3 Things Couples can do to help each other deal with the Trauma of Covid

As we approach the end of 2022, we, at least feel, like the covid pandemic is nearing an end. That may not be the case but the threat that it as posed to our daily lives is in decline. Most of us have been getting boosters and the number of cases has gone down. It feels like we are finally getting a break and we all want to go back to some kind of “normal life.”

It is easy to look ahead and not want to look back on what we have been through and how it has changed us. I think we can use time together as couples to do some useful processing of what it all means. Here are four things you can do with your partner to look back, learn, process and get ready for what is next.

Number 1: Set aside time each week to do a check in.
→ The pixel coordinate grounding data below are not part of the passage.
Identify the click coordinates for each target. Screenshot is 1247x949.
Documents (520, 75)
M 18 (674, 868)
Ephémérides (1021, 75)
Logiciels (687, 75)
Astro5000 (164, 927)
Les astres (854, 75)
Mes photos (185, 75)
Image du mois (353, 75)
This is always a good thing for your partnership. Communication is a key tool in keeping relationships healthy. Perhaps start with doing The Intimacy Exercise: Sit close, hold hands and have each person share at least one thing they appreciate about the other and a high point of their day. The other does the same. Then proceed to talking about how things are going this week around feeling heard, listened to and understood by your partner. This process is a good warm up to your connection.

Number 2: It is easy to just want to look ahead and move forward with our lives now that covid seeing to be moving further into the rearview mirror. Instead take some time to reflect and share about the things that have changed and are not going to be the same again. Talk with your partner about the way life was pre-pandemic. How it was so easy to travel and take a vacation; just book it and go. Not worrying about wearing masks or if others were going to skip wearing them. How much cash was used as there was no fear of contagion. Mail was something you just picked up and opened. It was a more innocent time where we lived a life without the concerns and fears that became everyday events. All of these are reflections on loss. Make a list of them and say goodbye to the things that are lost and not come back.
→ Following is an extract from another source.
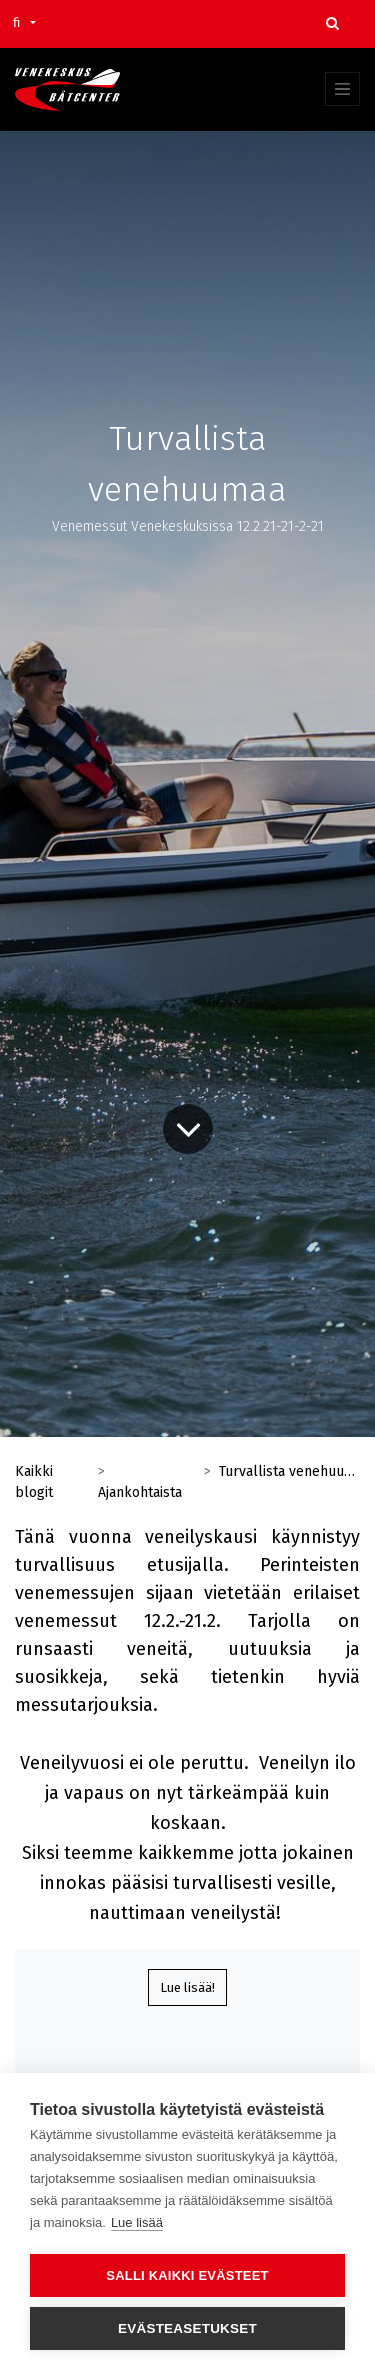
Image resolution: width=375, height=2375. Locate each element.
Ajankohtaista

Number 3: Continue or come back for another meeting to review the list you have made. Talk with each other about what you miss the most. Write out all of them on pieces of paper and go to a fire pit or fireplace where you can ignite them and say your goodbyes.

Come back inside and sit down. This time write down the ways you are blessed and have gratitude for what you have now: That you survived that difficult time. That you have family, a job, a home and each other to carry forward with. Write these down on cards or pieces of paper. Make a collage or place them in a place in your house where they are visible so you can see them daily.

As the Byrds sang is in “Turn, Turn, Turn” There is a time and a season for everything under heaven. You have been through a most troubling hardship, and you have survived. Count your loses and your blessings. It will make you stronger to share them with each other.